▸ **TASK REQUIREMENTS**: Restate word for word the lines of the material below, from the line with "Model at UNODC–INTERPOL Global Fraud Summit" to the line with "See plans and pricing", both lines included, and no others.

SUPPLIED DATA Start Marker

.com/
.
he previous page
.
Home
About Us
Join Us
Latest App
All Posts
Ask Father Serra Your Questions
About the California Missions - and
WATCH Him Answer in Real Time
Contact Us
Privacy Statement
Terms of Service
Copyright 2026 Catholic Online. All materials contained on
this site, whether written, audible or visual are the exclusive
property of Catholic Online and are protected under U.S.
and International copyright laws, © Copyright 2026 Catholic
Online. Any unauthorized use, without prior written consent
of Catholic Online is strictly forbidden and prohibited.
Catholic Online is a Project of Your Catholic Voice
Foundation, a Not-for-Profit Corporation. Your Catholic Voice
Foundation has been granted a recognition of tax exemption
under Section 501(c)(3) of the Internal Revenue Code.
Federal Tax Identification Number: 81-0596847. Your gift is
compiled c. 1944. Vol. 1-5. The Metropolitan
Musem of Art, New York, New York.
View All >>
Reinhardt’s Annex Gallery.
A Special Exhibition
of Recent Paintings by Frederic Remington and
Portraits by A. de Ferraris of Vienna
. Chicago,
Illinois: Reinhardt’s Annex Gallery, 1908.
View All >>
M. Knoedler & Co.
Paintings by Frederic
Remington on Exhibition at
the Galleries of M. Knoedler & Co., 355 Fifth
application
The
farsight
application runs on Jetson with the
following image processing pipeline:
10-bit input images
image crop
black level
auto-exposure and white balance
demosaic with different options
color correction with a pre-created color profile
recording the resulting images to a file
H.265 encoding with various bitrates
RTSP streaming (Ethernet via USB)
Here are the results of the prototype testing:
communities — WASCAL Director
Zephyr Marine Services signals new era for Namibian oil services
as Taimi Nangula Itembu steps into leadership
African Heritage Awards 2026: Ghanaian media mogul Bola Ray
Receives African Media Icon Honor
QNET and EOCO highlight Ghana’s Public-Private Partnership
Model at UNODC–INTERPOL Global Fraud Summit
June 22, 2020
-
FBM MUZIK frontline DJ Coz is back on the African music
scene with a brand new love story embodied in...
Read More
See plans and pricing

SUPPLIED DATA End Marker
SUPPLIED DATA Start Marker

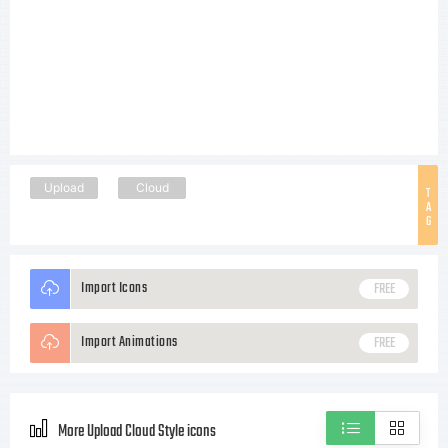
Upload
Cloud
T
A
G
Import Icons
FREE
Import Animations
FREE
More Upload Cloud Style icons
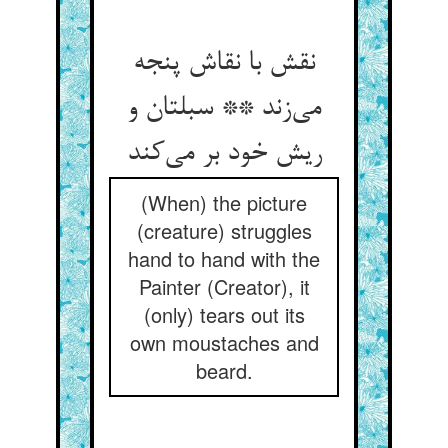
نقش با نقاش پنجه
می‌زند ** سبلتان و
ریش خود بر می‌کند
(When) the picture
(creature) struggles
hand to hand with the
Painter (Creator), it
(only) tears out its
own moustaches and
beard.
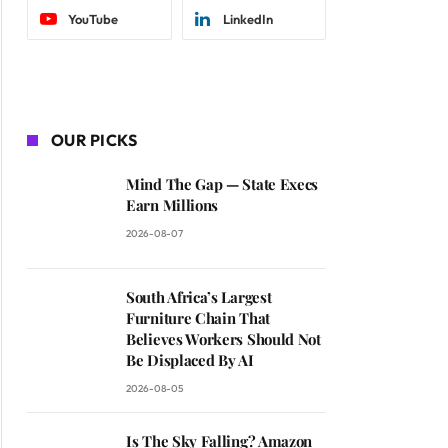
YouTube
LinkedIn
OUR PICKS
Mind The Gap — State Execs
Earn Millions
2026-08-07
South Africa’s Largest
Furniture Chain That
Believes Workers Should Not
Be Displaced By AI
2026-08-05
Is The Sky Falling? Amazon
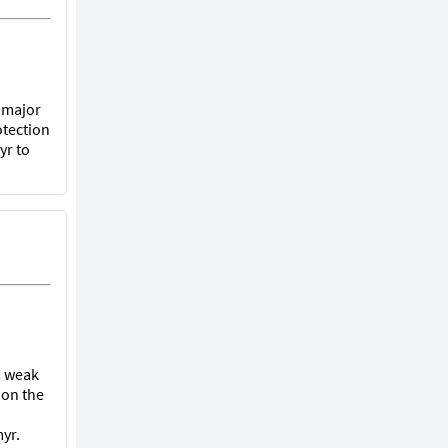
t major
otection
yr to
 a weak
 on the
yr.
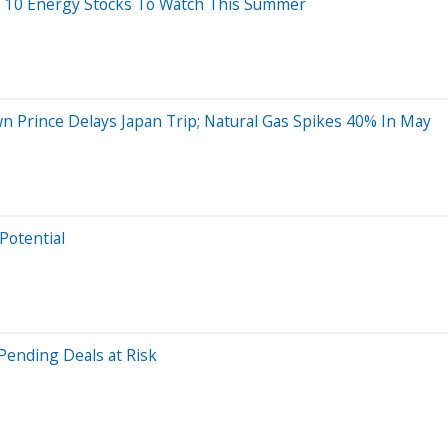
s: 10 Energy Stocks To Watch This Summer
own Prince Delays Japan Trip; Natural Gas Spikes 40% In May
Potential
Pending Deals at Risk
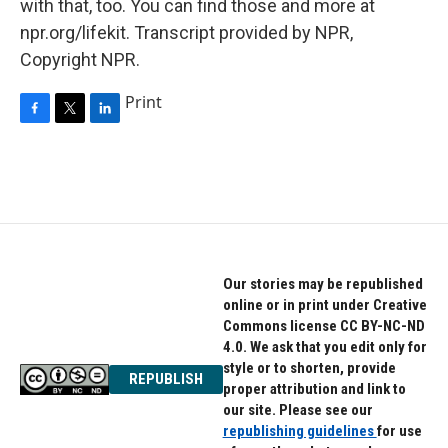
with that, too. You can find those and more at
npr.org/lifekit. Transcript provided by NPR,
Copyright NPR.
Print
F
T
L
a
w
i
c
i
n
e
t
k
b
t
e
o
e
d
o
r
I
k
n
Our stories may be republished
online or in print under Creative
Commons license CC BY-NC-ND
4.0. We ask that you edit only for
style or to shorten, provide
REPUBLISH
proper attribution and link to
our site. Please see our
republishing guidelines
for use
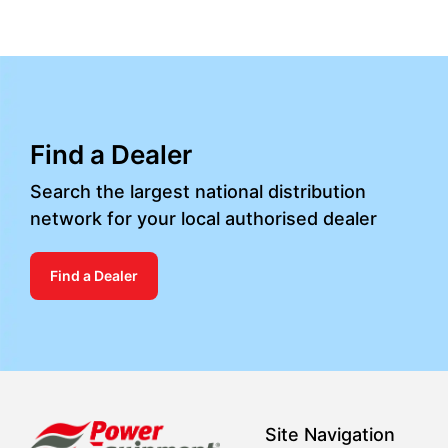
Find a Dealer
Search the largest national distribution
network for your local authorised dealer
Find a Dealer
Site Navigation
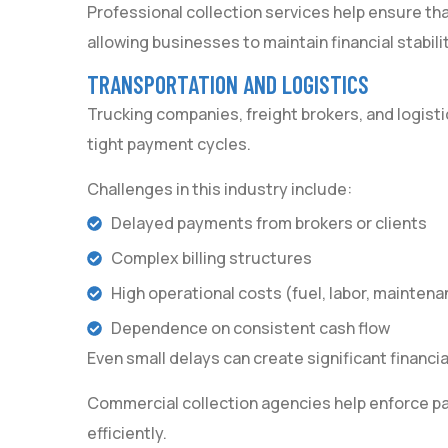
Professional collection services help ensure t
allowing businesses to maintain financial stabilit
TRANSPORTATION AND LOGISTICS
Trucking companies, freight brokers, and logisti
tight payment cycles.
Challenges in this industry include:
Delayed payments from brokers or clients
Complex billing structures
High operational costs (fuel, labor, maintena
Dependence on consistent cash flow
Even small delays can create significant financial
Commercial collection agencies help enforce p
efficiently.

SUPPLIED DATA End Marker
SUPPLIED DATA Start Marker

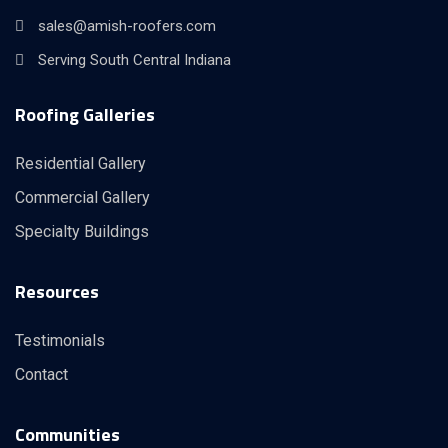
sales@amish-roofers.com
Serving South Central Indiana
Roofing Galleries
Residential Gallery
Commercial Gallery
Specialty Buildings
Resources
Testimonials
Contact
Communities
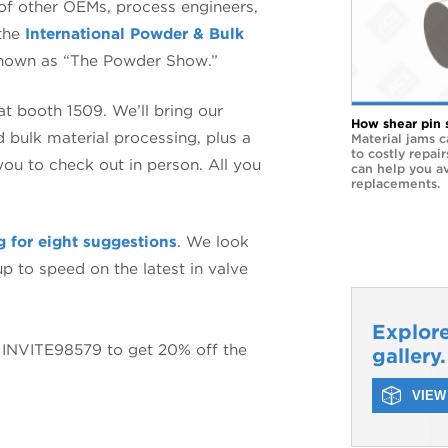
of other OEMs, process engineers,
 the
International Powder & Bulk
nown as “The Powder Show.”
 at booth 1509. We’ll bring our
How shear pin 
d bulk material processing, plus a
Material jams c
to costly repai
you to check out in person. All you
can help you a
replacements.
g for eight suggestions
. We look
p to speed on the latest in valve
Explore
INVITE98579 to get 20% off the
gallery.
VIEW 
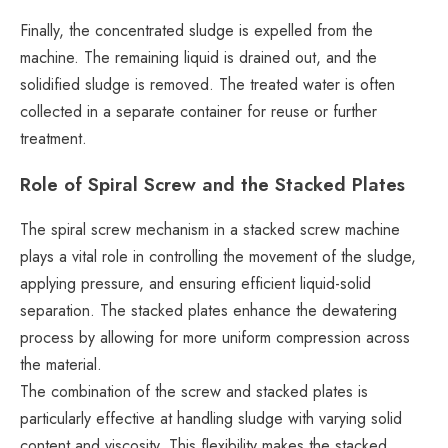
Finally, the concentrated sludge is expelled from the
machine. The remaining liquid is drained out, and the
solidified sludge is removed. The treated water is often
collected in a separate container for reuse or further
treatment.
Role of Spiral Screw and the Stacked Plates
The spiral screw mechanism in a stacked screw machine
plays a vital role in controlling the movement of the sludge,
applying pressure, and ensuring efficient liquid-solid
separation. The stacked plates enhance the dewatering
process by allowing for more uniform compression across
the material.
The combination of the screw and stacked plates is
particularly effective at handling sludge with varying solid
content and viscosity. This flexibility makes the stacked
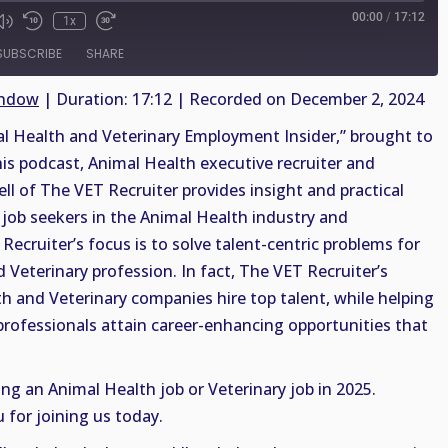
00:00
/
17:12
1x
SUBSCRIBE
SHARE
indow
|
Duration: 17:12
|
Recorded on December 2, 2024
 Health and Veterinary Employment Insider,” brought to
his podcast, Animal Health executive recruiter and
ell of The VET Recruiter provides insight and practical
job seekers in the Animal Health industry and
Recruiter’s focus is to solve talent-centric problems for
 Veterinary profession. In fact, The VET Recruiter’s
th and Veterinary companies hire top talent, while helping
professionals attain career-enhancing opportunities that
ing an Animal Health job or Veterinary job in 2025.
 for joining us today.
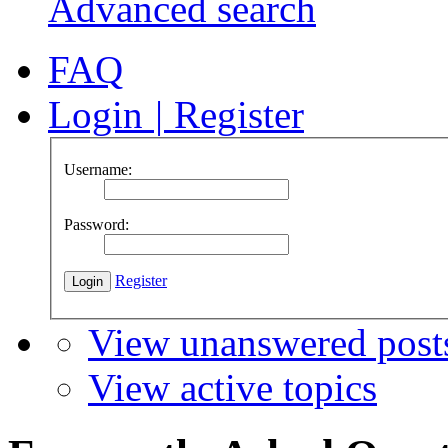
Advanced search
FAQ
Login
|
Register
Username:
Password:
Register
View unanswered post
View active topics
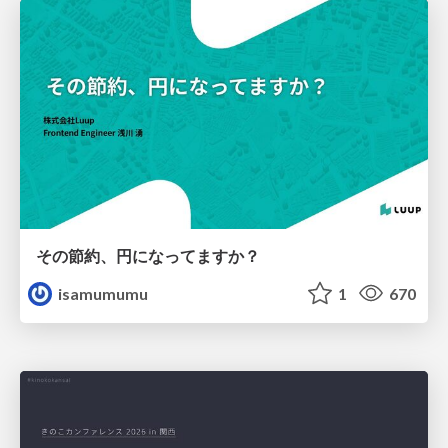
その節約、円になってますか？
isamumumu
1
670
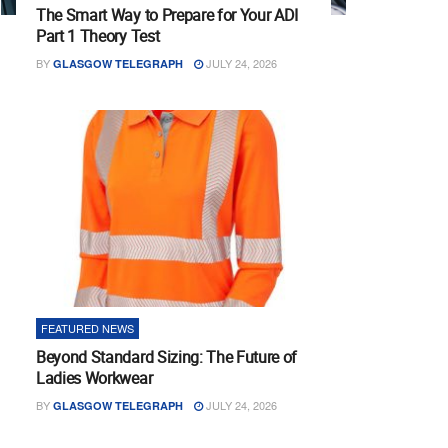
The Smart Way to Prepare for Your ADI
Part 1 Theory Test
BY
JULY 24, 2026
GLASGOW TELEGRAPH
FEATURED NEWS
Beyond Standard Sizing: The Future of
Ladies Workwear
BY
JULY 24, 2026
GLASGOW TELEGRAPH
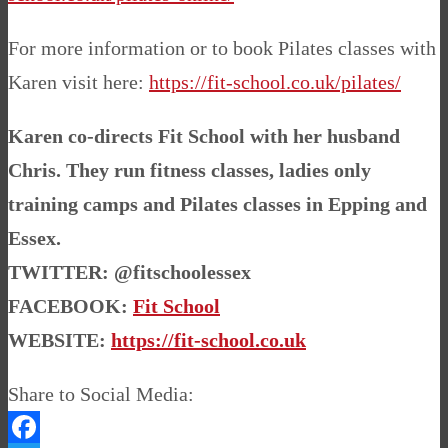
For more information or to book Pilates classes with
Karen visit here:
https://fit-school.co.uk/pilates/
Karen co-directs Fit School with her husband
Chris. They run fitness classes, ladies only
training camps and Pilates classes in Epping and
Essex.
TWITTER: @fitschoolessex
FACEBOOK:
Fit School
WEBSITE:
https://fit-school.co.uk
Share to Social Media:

SUPPLIED DATA End Marker

▸ **EXPECTED OUTPUT**:
Model at UNODC–INTERPOL Global Fraud Summit
June 22, 2020
-
FBM MUZIK frontline DJ Coz is back on the African music
scene with a brand new love story embodied in...
Read More
See plans and pricing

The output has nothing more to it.